On avait fini par s'y faire, car la fin du Piaggio PX avait déjà été annoncée à de multiples reprises. Le constructeur italien avait en effet eu tendance à jouer les prolongations, tant ce modèle faisait (et fait encore !) partie de notre quotidien.
Mais le 31 décembre 2007, après 30 ans de production, le dernier de la lignée des célèbres Vespa deux-temps à vitesses manuelles prendra sa retraite : passée cette date butoir, en raison de la norme Euro 3, il ne sera plus autorisé à être commercialisé dans sa configuration actuelle. Et il est très peu probable que les responsables de la marque se lancent dans de coûteux investissements pour continuer à le produire...
Loin du tout récent Piaggio MP3 (lire Essai Moto-Net du 19 octobre 2006), ce drôle de petit engin aura marqué bien des générations : il débute sa carrière après-guerre dans les usines aéronautique Piaggio à Pontedera, en Italie, afin de relancer l'outil industriel.
Les chaînes d'assemblage, nouvellement reconverties aux deux-roues, permettent aux ouvriers de reprendre le travail et le premier modèle sort des chaînes en avril 1946. Et cinquante après, le 19 décembre 2006 très exactement, la 100000ème Vespa vient de sortir des chaînes avec un modèle de GTS 250 rouge.
En apercevant le prototype doté d'une large partie centrale et d'une taille affiné, Enrico Piaggio le compare à une guêpe (Vespa en Italien) : une légende vient de naître !
Dessinée par Corradino d'Ascanio, un ingénieur issu de l'aéronautique, la Vespa va révolutionner les concepts habituels : coque autoporteuse avec tablier en tôle pour protéger des intempéries, et moteur placé sous la carrosserie avec une transmission directe sur la roue arrière, afin de supprimer la chaîne qui a la fâcheuse manie de barbouiller de cambouis les usagers.
Les roues sont fixées à un bras autoporteur, à la manière d'un train d'atterrissage d’avion. Ce système permet de changer plus facilement une roue en cas de crevaison, à l'aide d'une roue de secours embarquée. Enfin, le changement de vitesse au guidon simplifie la conduite.
Toutes ces innovations vont permettre au plus grand nombre d'accéder à ce mode de transport individuel et de connaître un nouveau sentiment de liberté au lendemain de la Deuxième Guerre mondiale.
A tel point qu'en 1948, la production s'envole et apparaît alors un 125 cm3. Au début des années cinquante, le réseau compte déjà plus de 10 000 points de vente à travers le monde !
Fabriquée dans treize pays sous licence, la Vespa est commercialisée dans 114 autres.
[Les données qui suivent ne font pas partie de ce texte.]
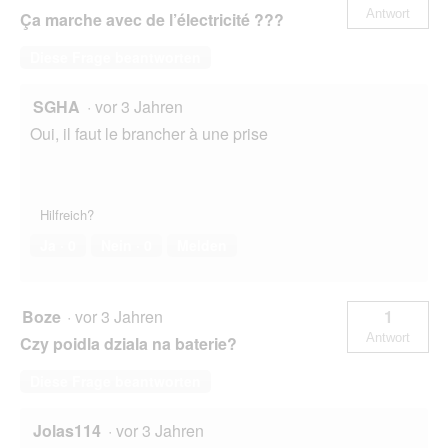
Antwort
Ça marche avec de l’électricité ???
Diese Frage beantworten
SGHA
·
vor 3 Jahren
Oui, il faut le brancher à une prise
Hilfreich?
Ja ·
0
Nein ·
0
Melden
Boze
·
vor 3 Jahren
1
Antwort
Czy poidla dziala na baterie?
Diese Frage beantworten
Jolas114
·
vor 3 Jahren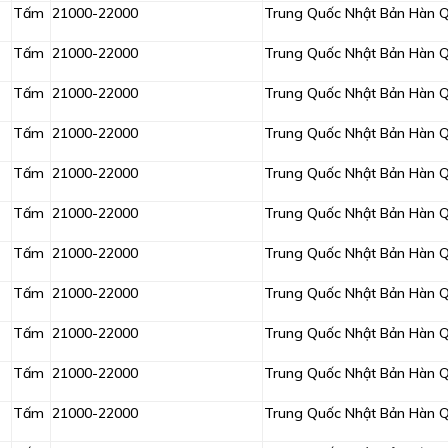
Tấm
21000-22000
Trung Quốc Nhật Bản Hàn 
Tấm
21000-22000
Trung Quốc Nhật Bản Hàn 
Tấm
21000-22000
Trung Quốc Nhật Bản Hàn 
Tấm
21000-22000
Trung Quốc Nhật Bản Hàn 
Tấm
21000-22000
Trung Quốc Nhật Bản Hàn 
Tấm
21000-22000
Trung Quốc Nhật Bản Hàn 
Tấm
21000-22000
Trung Quốc Nhật Bản Hàn 
Tấm
21000-22000
Trung Quốc Nhật Bản Hàn 
Tấm
21000-22000
Trung Quốc Nhật Bản Hàn 
Tấm
21000-22000
Trung Quốc Nhật Bản Hàn 
Tấm
21000-22000
Trung Quốc Nhật Bản Hàn 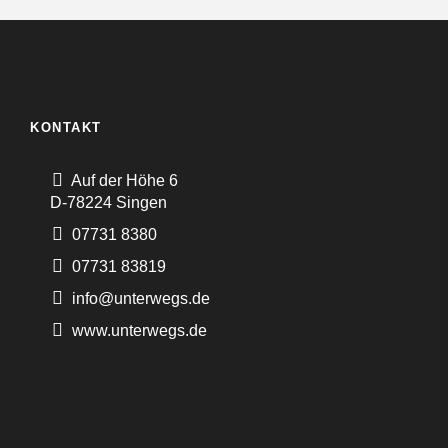
KONTAKT
Auf der Höhe 6
D-78224 Singen
07731 8380
07731 83819
info@unterwegs.de
www.unterwegs.de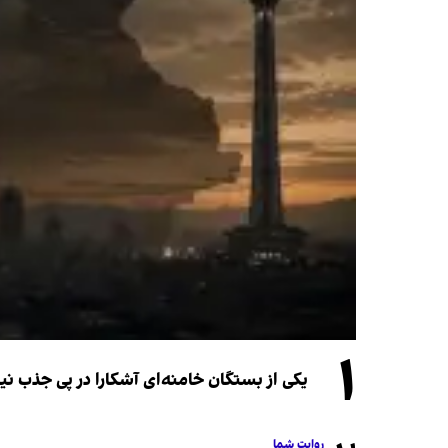
۱
یکی از بستگان خامنه‌ای آشکارا در پی جذب 
روایت شما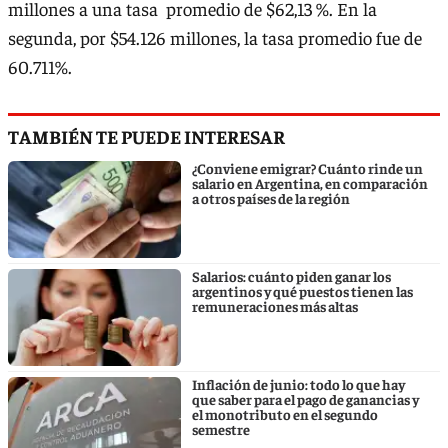
millones a una tasa promedio de $62,13 %. En la
segunda, por $54.126 millones, la tasa promedio fue de
60.711%.
TAMBIÉN TE PUEDE INTERESAR
¿Conviene emigrar? Cuánto rinde un
salario en Argentina, en comparación
a otros países de la región
Salarios: cuánto piden ganar los
argentinos y qué puestos tienen las
remuneraciones más altas
Inflación de junio: todo lo que hay
que saber para el pago de ganancias y
el monotributo en el segundo
semestre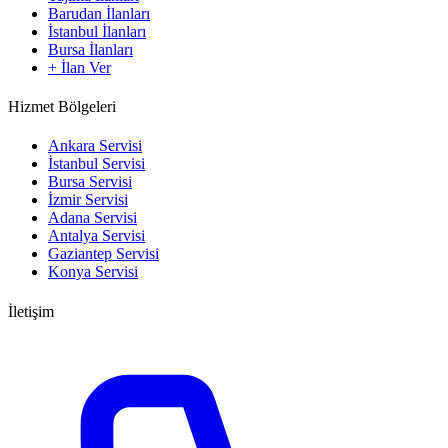
Barudan İlanları
İstanbul İlanları
Bursa İlanları
+ İlan Ver
Hizmet Bölgeleri
Ankara Servisi
İstanbul Servisi
Bursa Servisi
İzmir Servisi
Adana Servisi
Antalya Servisi
Gaziantep Servisi
Konya Servisi
İletişim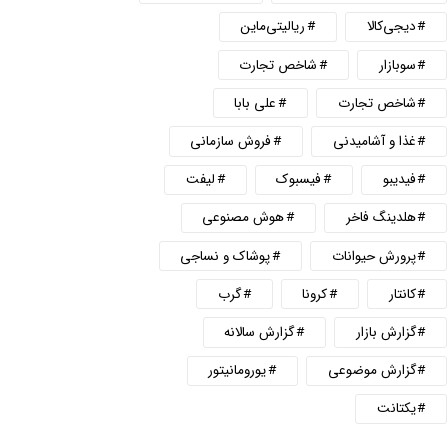
دیجی‌کالا
ریالیتی‌ماین
سوبازار
شاخص تجارت
شاخص تجارت
علی بابا
غذا و آشامیدنی
فروش سازمانی
فیدیبو
فیسبوک
لیفت
هلدینگ فاخر
هوش مصنوعی
پرورش حیوانات
پوشاک و نساجی
کانتار
کرونا
گرب
گزارش بازار
گزارش سالانه
گزارش موضوعی
یورومانیتور
یکتانت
En France c'est dans la Nièvre, à l'usine de Fourchambault, qu'elle est assemblée par l'Acma (Atelier de construction de motocycles et accessoires). En 1958, 2 000 personnes y travaillent.
Car le Vespa n'est plus uniquement un moyen de locomotion : il incarne bel et bien un art de vivre à l'italienne (lire aussi notre reportage du 4 mai 2000 : Moto-Net en Italie).
A son guidon, les trajets ne se limitent pas aux petites distances et nombre d'utilisateurs n'hésitent pas à partir avec passager et bagages au-delà des frontières. Les voyages prennent alors un fort goût d'aventure !
Tout au long de sa carrière, cet engin va devenir un symbole ! Adopté par toutes les classes sociales, il jouera même les stars aux cotés de Grégory Peck et Audrey Hepburn dans le film Vacances Romaines ainsi que dans La Dolce Vita avec Marcello Mastroianni.
Symbole d'une jeunesse anticonformiste dans les années 60 / 70, il devient le signe de reconnaissance des Mod's, qui chevauchent leurs Vespa accessoirisés à outrance avec notamment leurs innombrables rétroviseurs.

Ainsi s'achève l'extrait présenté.